━━ DATA ━━

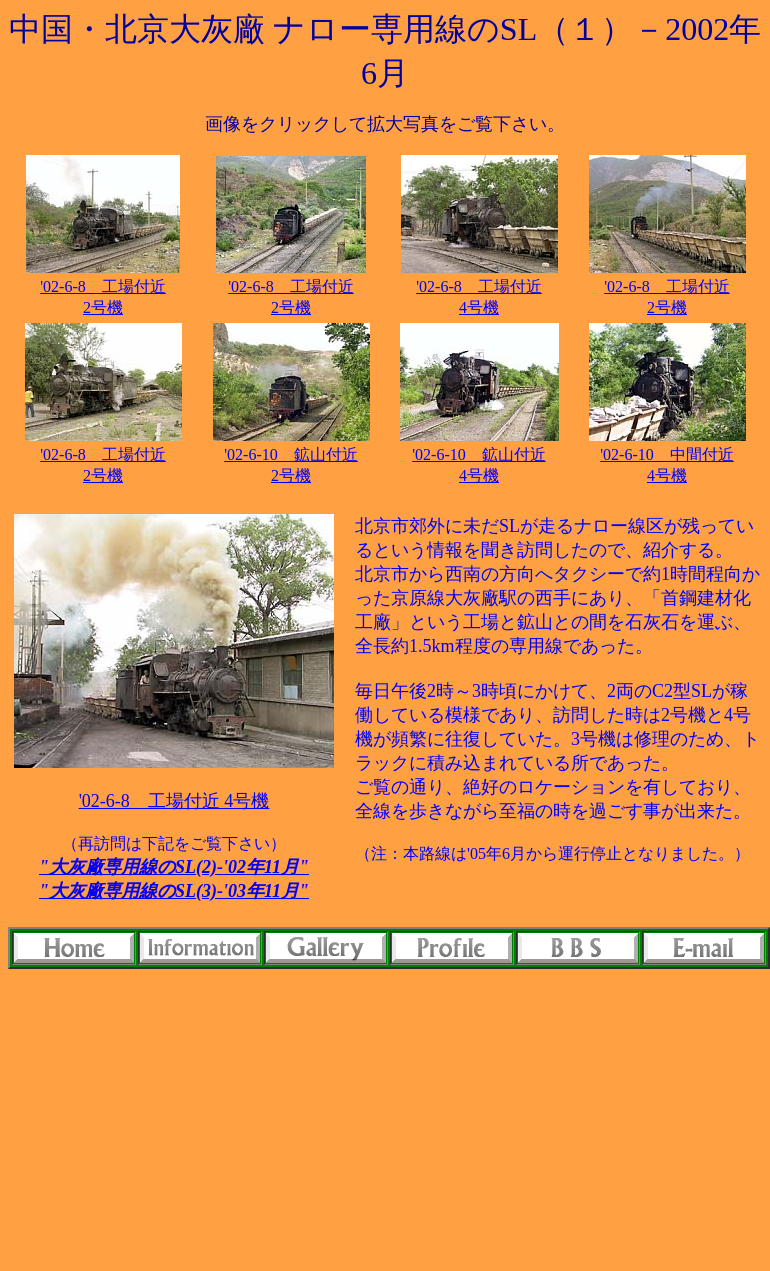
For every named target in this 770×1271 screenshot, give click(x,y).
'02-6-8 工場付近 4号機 (174, 801)
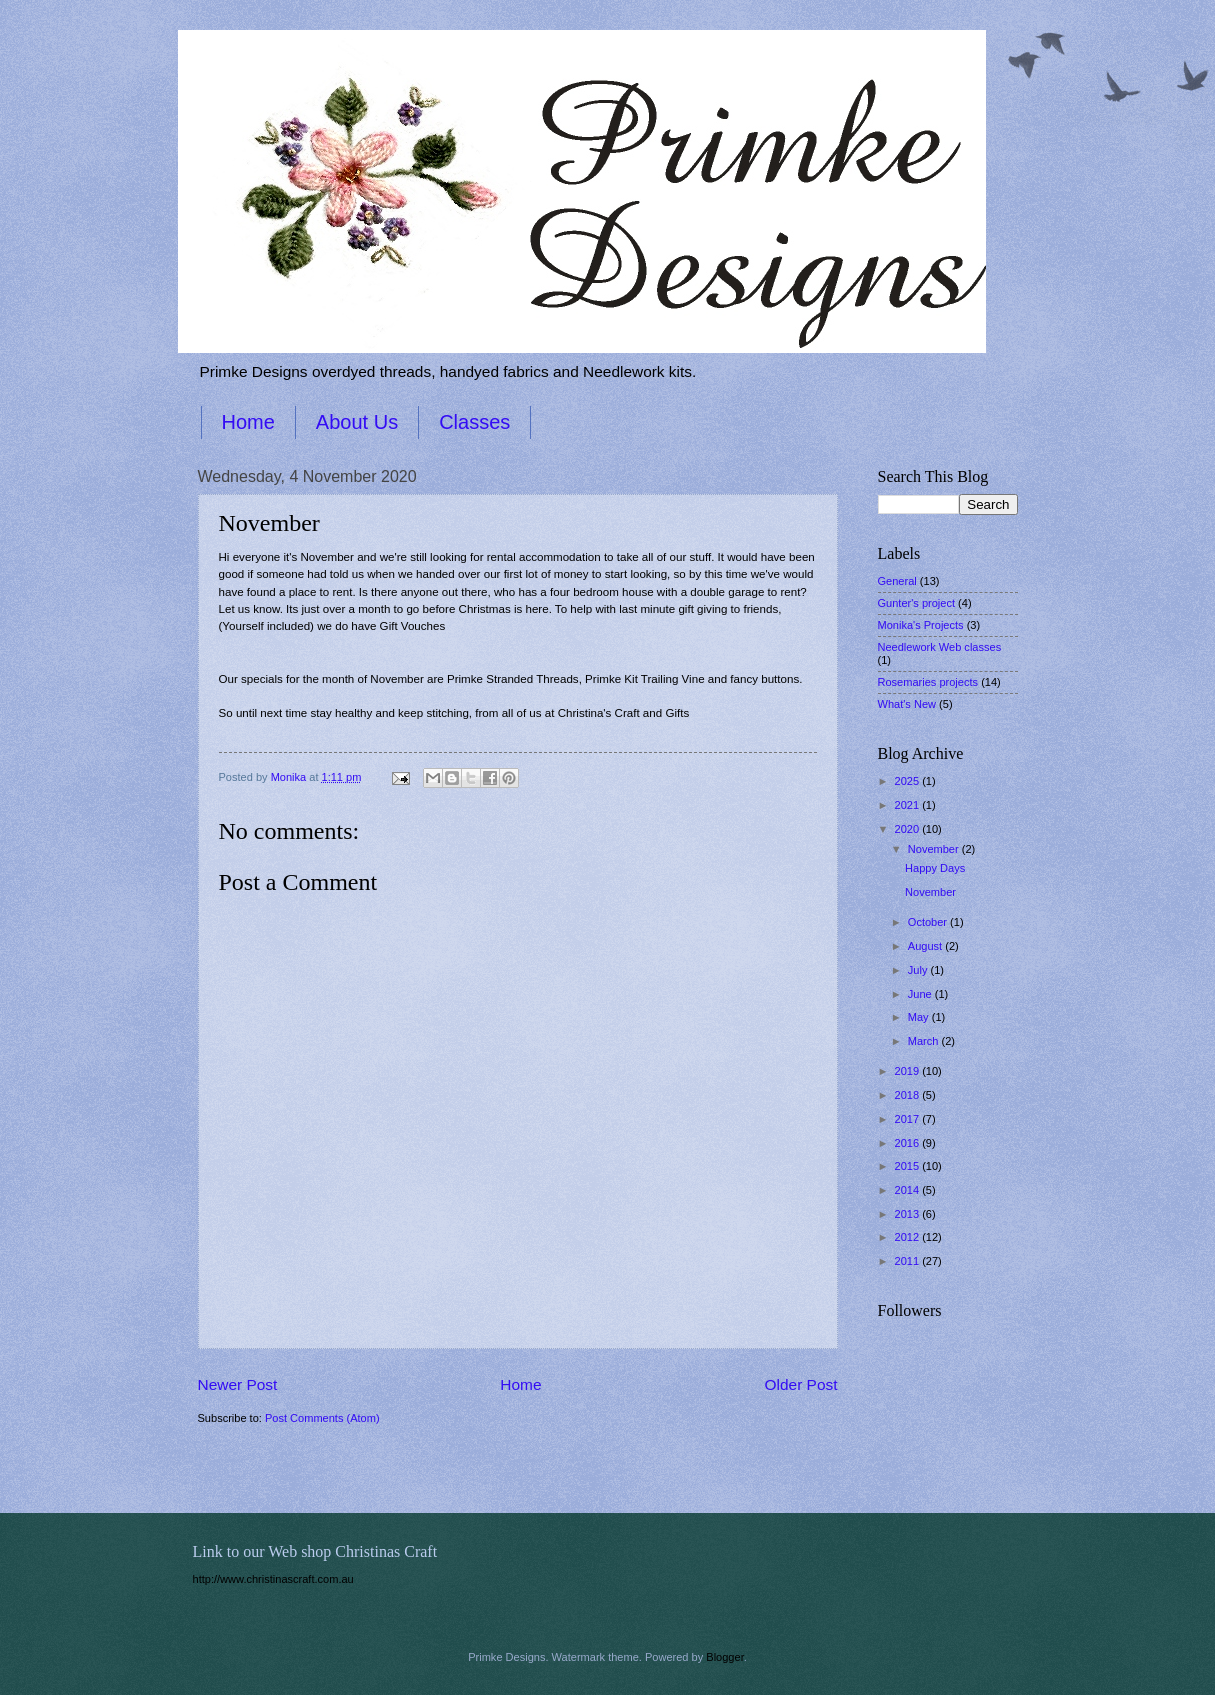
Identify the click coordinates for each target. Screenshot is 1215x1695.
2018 (909, 1095)
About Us (357, 422)
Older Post (801, 1384)
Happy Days (935, 868)
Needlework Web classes (940, 647)
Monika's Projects (921, 625)
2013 (909, 1214)
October (929, 922)
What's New (907, 704)
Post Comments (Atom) (322, 1418)
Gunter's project (917, 603)
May (920, 1017)
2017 (909, 1119)
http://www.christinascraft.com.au (273, 1579)
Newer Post (238, 1384)
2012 (909, 1237)
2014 (909, 1190)
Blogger (724, 1657)
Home (248, 422)
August (926, 946)
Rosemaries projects (928, 682)
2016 (909, 1143)
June (921, 994)
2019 (909, 1071)
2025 (909, 781)
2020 (909, 829)
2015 (909, 1166)
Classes (474, 422)
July (919, 970)
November (935, 849)
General (897, 581)
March (925, 1041)
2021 (909, 805)
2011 (909, 1261)
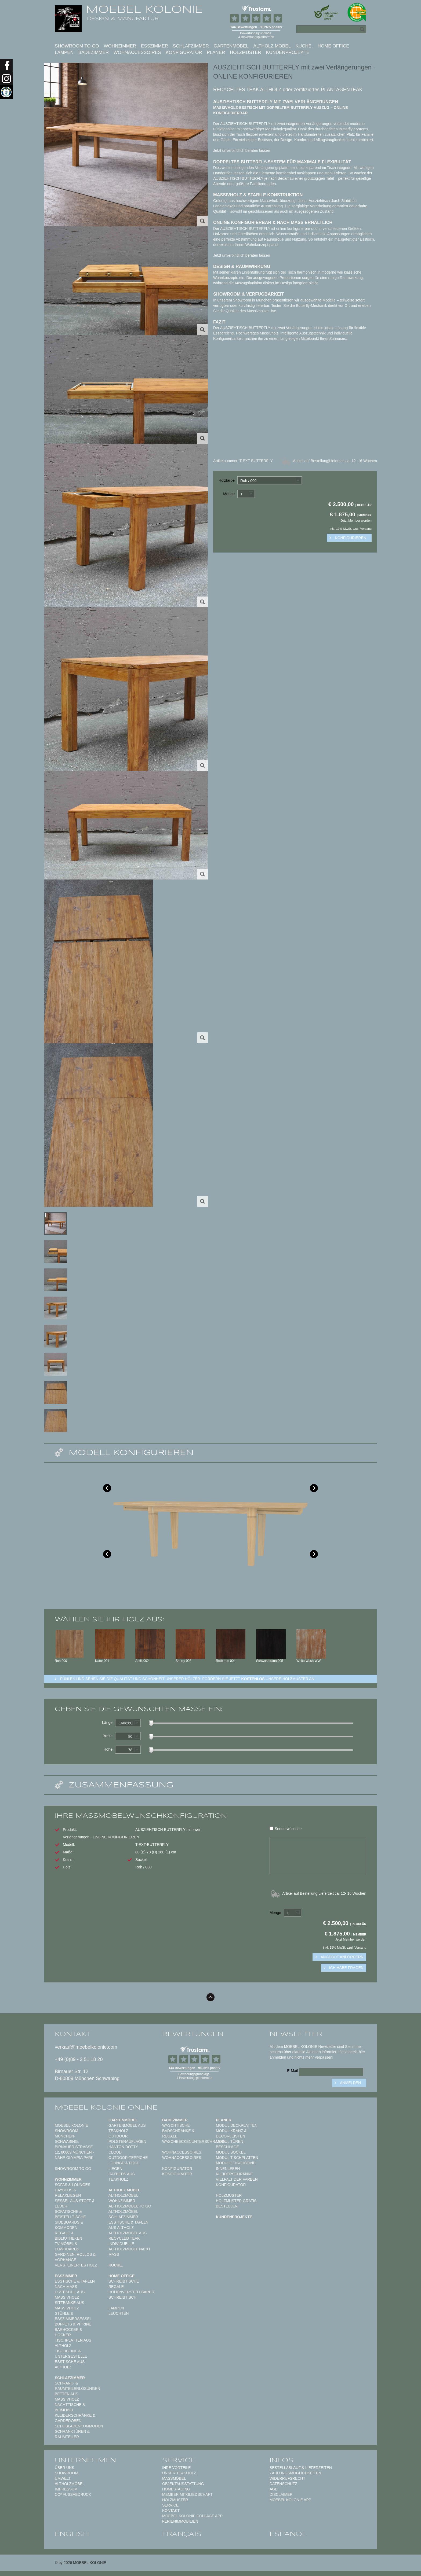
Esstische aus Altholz (70, 2364)
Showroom (66, 2473)
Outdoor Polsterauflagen (127, 2139)
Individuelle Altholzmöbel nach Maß (129, 2249)
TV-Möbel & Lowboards (67, 2246)
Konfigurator (184, 52)
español (288, 2534)
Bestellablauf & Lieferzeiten (301, 2467)
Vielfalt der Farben (237, 2179)
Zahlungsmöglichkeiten (295, 2473)
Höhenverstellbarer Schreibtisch (131, 2294)
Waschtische (176, 2125)
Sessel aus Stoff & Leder (75, 2203)
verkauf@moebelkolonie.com (86, 2047)
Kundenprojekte (288, 52)
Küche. (304, 46)
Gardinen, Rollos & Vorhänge (75, 2257)
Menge (229, 494)
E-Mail (292, 2071)
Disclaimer (281, 2494)
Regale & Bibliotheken (68, 2235)
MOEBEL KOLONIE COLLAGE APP (192, 2516)
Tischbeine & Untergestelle (71, 2353)
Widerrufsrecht (287, 2478)
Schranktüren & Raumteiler (72, 2434)
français (181, 2534)
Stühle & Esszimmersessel (73, 2316)
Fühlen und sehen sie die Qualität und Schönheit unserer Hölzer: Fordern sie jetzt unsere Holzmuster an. (187, 1679)
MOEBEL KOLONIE (144, 9)
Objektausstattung (183, 2484)
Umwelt (63, 2478)
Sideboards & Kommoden (69, 2225)
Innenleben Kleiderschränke (234, 2171)
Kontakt (171, 2510)
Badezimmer (93, 52)
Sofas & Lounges (72, 2185)
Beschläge (227, 2147)
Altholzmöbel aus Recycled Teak (127, 2235)
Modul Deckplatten (236, 2125)
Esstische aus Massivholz (70, 2294)
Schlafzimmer (191, 46)
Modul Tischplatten (237, 2157)
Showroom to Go (77, 46)
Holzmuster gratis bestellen (236, 2203)
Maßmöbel (174, 2478)
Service (170, 2505)
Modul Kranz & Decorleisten (231, 2133)
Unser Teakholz (179, 2473)
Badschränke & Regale (178, 2133)
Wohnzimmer (120, 46)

━━━

# [BRIEF]
Any picture found in the data is to be skipped while the rest is copied exactly.

# [ANSWER SECTION]
For every named target in this 770×1271 screenshot, give click(x,y).
'02-6-8 工場付近 4号機 (174, 801)
Identify the click coordinates for each target. Screenshot is 1215x1695.
2018 (909, 1095)
About Us (357, 422)
Older Post (801, 1384)
Happy Days (935, 868)
Needlework Web classes (940, 647)
Monika's Projects (921, 625)
2013 (909, 1214)
October (929, 922)
What's New (907, 704)
Post Comments (Atom) (322, 1418)
Gunter's project (917, 603)
May (920, 1017)
2017 (909, 1119)
http://www.christinascraft.com.au (273, 1579)
Newer Post (238, 1384)
2012 (909, 1237)
2014 (909, 1190)
Blogger (724, 1657)
Home (248, 422)
August (926, 946)
Rosemaries projects (928, 682)
2016 (909, 1143)
June (921, 994)
2019 (909, 1071)
2025 (909, 781)
2020 (909, 829)
2015 (909, 1166)
Classes (474, 422)
July (919, 970)
November (935, 849)
General (897, 581)
March (925, 1041)
2021 (909, 805)
2011 (909, 1261)
Esstische aus Altholz (70, 2364)
Showroom (66, 2473)
Outdoor Polsterauflagen (127, 2139)
Individuelle Altholzmöbel nach Maß (129, 2249)
TV-Möbel & Lowboards (67, 2246)
Konfigurator (184, 52)
español (288, 2534)
Bestellablauf & Lieferzeiten (301, 2467)
Vielfalt der Farben (237, 2179)
Zahlungsmöglichkeiten (295, 2473)
Höhenverstellbarer Schreibtisch (131, 2294)
Waschtische (176, 2125)
Sessel aus Stoff & Leder (75, 2203)
verkauf@moebelkolonie.com (86, 2047)
Kundenprojekte (288, 52)
Küche. (304, 46)
Gardinen, Rollos & Vorhänge (75, 2257)
Menge (229, 494)
E-Mail (292, 2071)
Disclaimer (281, 2494)
Regale & Bibliotheken (68, 2235)
MOEBEL KOLONIE COLLAGE APP (192, 2516)
Tischbeine & Untergestelle (71, 2353)
Widerrufsrecht (287, 2478)
Schranktüren & Raumteiler (72, 2434)
français (181, 2534)
Stühle & Esszimmersessel (73, 2316)
Fühlen und sehen sie die Qualität und Schönheit unserer Hölzer: Fordern sie jetzt unsere Holzmuster an. (187, 1679)
MOEBEL KOLONIE (144, 9)
Objektausstattung (183, 2484)
Umwelt (63, 2478)
Sideboards & Kommoden (69, 2225)
Innenleben Kleiderschränke (234, 2171)
Kontakt (171, 2510)
Badezimmer (93, 52)
Sofas & Lounges (72, 2185)
Beschläge (227, 2147)
Altholzmöbel aus Recycled Teak (127, 2235)
Modul Deckplatten (236, 2125)
Esstische aus Massivholz (70, 2294)
Schlafzimmer (191, 46)
Modul Tischplatten (237, 2157)
Showroom to Go (77, 46)
Holzmuster gratis bestellen (236, 2203)
Maßmöbel (174, 2478)
Service (170, 2505)
Modul Kranz & Decorleisten (231, 2133)
Unser Teakholz (179, 2473)
Badschränke & Regale (178, 2133)
Wohnzimmer (120, 46)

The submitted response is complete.